How hard would it have been to throw in a bunch of ads, banner ads, moving ads, full-page ads before you view your page, to drive up short-term revenue? It could also charge companies simply for the privilege of having a presence on Facebook. It is after all a private website and a company is hardly entitled to have a page there for free.
Rather, Zuckerberg has opted for finesse rather than intrusiveness with the long-term view of keeping users happy while gradually increasing monetization. You hardly notice Facebook ads yet Facebook advertising clocked in with over a billion dollars in this last quarter.
The potential remains for it to grab one-fifth of the global online ad revenue, in line with its traffic. However, the company is taking its time to get the ad experience right for Facebook and creating ad vehicles like sponsored stories that only exist in this medium. Facebook is creating an entirely new advertising medium.

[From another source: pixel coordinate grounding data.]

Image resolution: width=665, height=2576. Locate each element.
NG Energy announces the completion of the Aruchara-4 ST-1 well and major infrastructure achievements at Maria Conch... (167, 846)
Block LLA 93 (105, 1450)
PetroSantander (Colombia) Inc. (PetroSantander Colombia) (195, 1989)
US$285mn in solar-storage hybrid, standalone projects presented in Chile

Over time it would not be surprising to see Facebook rival the ARPU of Google of $29.32. Even Yahoo (NASDAQ:YHOO) is doing $8. Facebook with $1.29 globally for the last quarter is at about $5 annually. But its potential to accelerate this number, as the new advertising paradigm it is creating sinks in, is even higher. With high gross margins exceeding even Google more of that revenue will find its way to the bottom line.

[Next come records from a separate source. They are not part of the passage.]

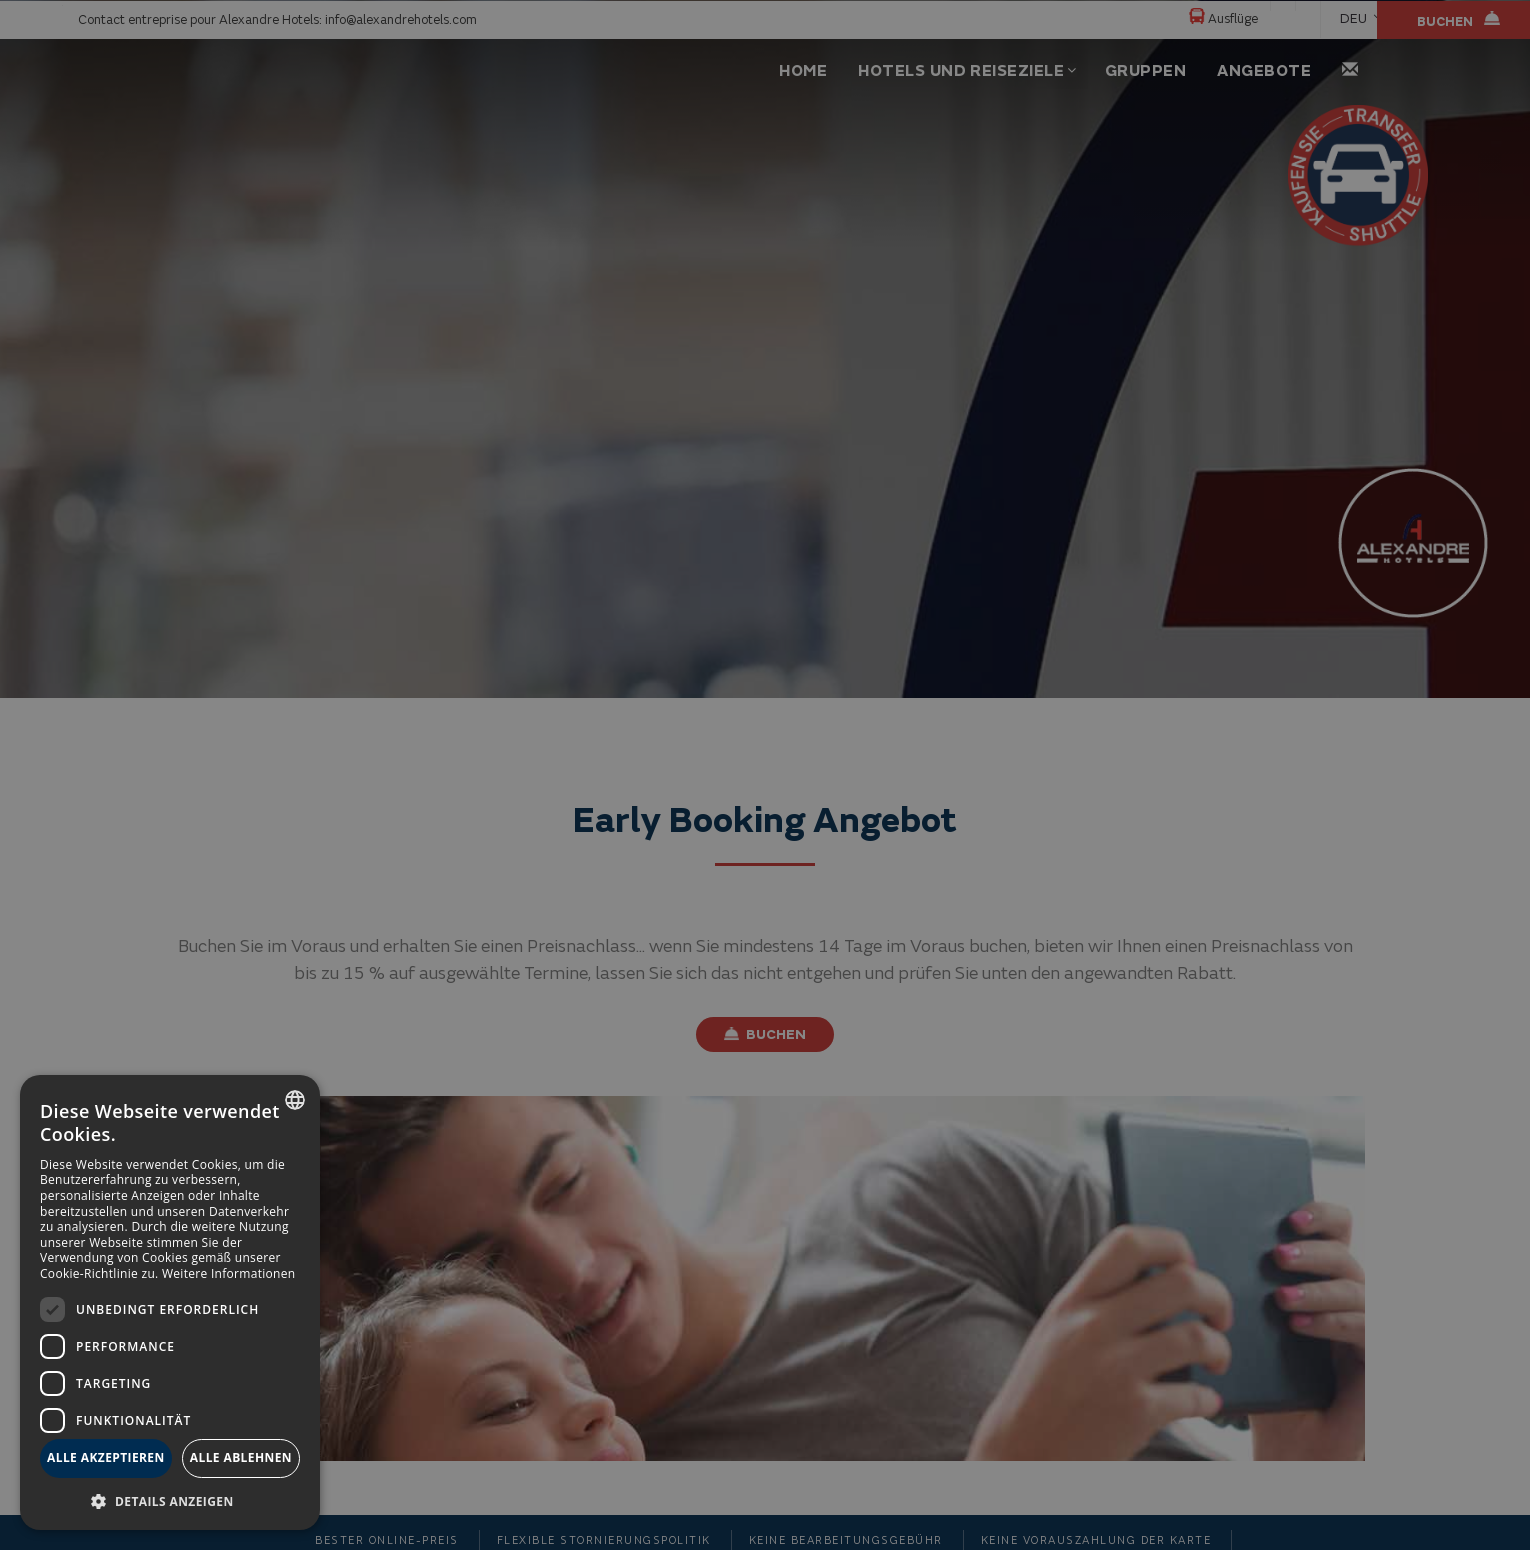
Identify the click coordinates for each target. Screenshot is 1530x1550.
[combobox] (295, 1100)
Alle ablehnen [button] (241, 1457)
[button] (170, 1500)
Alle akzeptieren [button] (106, 1457)
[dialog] (170, 1302)
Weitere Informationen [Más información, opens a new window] (229, 1273)
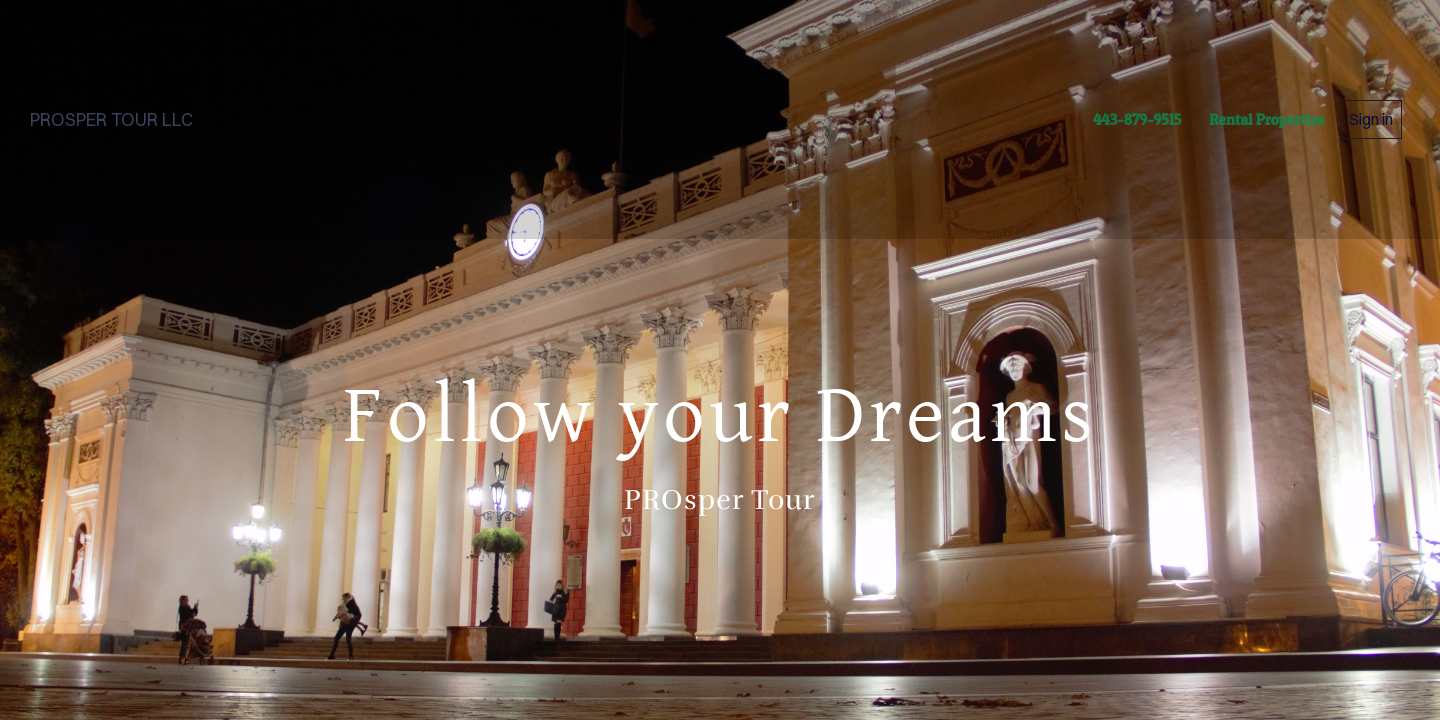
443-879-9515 (1137, 119)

It is not difficult for Facebook to make money. It is simply doing it very deliberately, with great care to not degrade the user experience. In doing so the company is showing remarkable maturity for having a young founder, the same kind of maturity that got it an "A" in financial reporting from Grumpy Old Accountants, who have taken on Groupon (NASDAQ:GRPN) for its feeble accounting practices.
The problem with Facebook is that the story is almost too big and unbelievable to be true. A billion users? Who has a billion users? It is inevitable that investors felt it got over-hyped in the IPO and were feeling let down with the crash. In my opinion Facebook remains a buy at its sub-$25 price if you have a time horizon that is looking at the multi-year story. There will be lot of near term noise with the earnings and lockout expirations and such, but I will be listening carefully to the sound of a billion users logging in to pick up more shares on any weakness.
Disclosure: I am long FB, GOOG, MSFT, GRPN. I wrote this article myself, and it expresses my own opinions. I am not receiving compensation for it (other than from Seeking Alpha). I have no business relationship with any company whose stock is mentioned in this article.